Any game with branching narrative has the potential for replay value, but Where in the Galaxy is Kremlin San Antonio? is explicitly designed to be played multiple times. Each playthrough is a crime to solve in the vein of Where in the World is Carmen Sandiego?: Kremlin San Antonio has stolen something, and you have to start at the scene of the crime and follow clues to track her down. There are two people at the crime scene who will give you clues pointing to another planet, and that starts you planet-hopping to find Kremlin San Antonio.
But how do you know where to go? Check the encyclopedia, of course! Although it's a Twine game, Where in the Galaxy is Kremlin San Antonio? has a custom interface with an encyclopedia of all the worlds you can travel to embedded in the right-hand side. Each world is unique and entertaining, if not necessarily scientifically plausible. I don't want to spoil the joy of discovery by going into too much details about the worlds, but one of them is an enormous cat floating through space with a civilization built on its belly and another one has volcanoes that erupt caramel instead of magma. It's worth reading through the entire encyclopedia before getting started, not just for its own entertainment value but because it will make the game easier if you already know something about all of the worlds.

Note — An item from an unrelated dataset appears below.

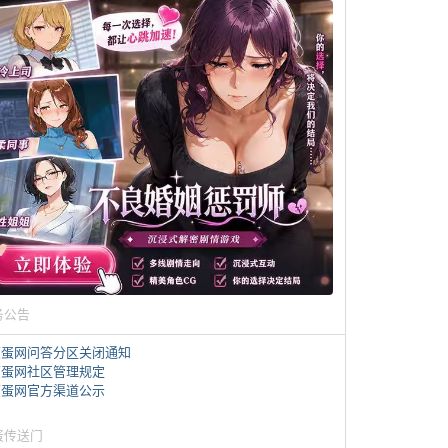
务公告
煎蛋网问答分区关闭通知
煎蛋网社区管理规定
煎蛋网官方渠道公示
蛋传送门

Where in the Galaxy is Kremlin San Antonio? does a great job of supporting diversity by largely removing differences between groups of people from the equation altogether. At the beginning of the game, you are asked to profile yourself, but things like gender and race never come into it. Decisions about things like the number of tentacles you have (few, some, or many) and whether or not you've ever been in a relationship with Kremlin San Antonio don't have any effect on most of the game. Only at the very end do your beginning decisions make any difference, and even then they just affect the branching dialogue options that are available to you. Throughout the game, descriptions of characters generally just involve descriptions of their clothing or what they are doing coupled with some gender pronoun. There's a planet whose entire population serves in consensual slavery to their queen and a couple of other references to sexual things, but those fit in with all the other humorous details that make up the body of general information about the scenes in the story and the greater setting. Overall, the game does a fantastic job of being open to whatever your imagination wants to put there.
Whether or not diversity is your thing, though, if you like the idea of a detective text adventure along the lines of the Carmen Sandiego games, you will likely enjoy Where in the Galaxy is Kremlin San Antonio?. The visual break from the usual Twine user interface is a nice change of pace, and at a price of $3 with replay value and good writing, it's worth checking out.